Since ferrets are naturally elusive prey in the wild, it is possible that they get scared at first. However, with proper training and a lot of bonding time, the ferret will get used to their owners, thereby erasing them of doubt.
They will eventually want your attention, and they’ll also play with games and toys in their cage (or even outside) so long as they are kept busy.
Good with other pets?
You may wonder if an Angora ferret will do well with other pets around the house. The short answer is that it depends. Certain dogs won’t get along, but other breeds can.
On the other hand, cats, due to their predatory roots, will most likely chase them down. Ferrets are part of the rodent family, so it is natural that your cat would activate its prey-hunting sense.
Consider these factors if you do have other pets around the house, such as dogs and cats. However, fellow rodent families and similar pocket pets are just fine since they are all under the same category.
Finding an Angora Ferret
Angora ferrets are mostly bought from breeders than they are from shelters. That’s because they are infrequent and are only often bred to make them look like so.
An Angora ferret will be quite costly so prepare to pay as much as $250 for them. Moreover, if the color of the Angora ferret is hard to find, it can even be pricier.
Looking for this ferret breed is not only tricky but also difficult since you have to look far and wide for them.

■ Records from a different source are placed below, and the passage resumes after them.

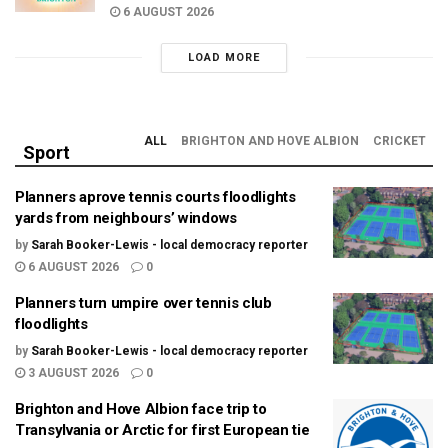
6 AUGUST 2026
LOAD MORE
ALL
BRIGHTON AND HOVE ALBION
CRICKET
Sport
Planners aprove tennis courts floodlights
yards from neighbours’ windows
by
Sarah Booker-Lewis - local democracy reporter
6 AUGUST 2026
0
Planners turn umpire over tennis club
floodlights
by
Sarah Booker-Lewis - local democracy reporter
3 AUGUST 2026
0
Brighton and Hove Albion face trip to
Transylvania or Arctic for first European tie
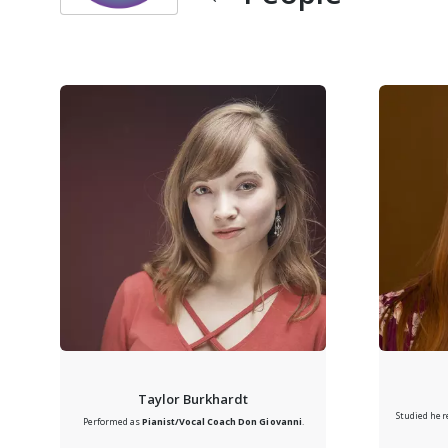
Taylor Burkhardt
Studied her
Performed as
Pianist/Vocal Coach
Don Giovanni
.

Additionally, some areas of the world, such as Hawaii and California, forbid ferrets from being sold due to environmental issues. As the Angora ferret is a rare breed, always make sure to check your local authorities if they are okay to buy in your country or locality.
Overall, Angora ferrets might be a bit pricey at first, but with their fluffy coat and cuddly personality, you’re sure to have a great companion for life, provided that you give them the right TLC.
We hope this article helped you decide whether to get an Angora ferret or not and what to expect from them.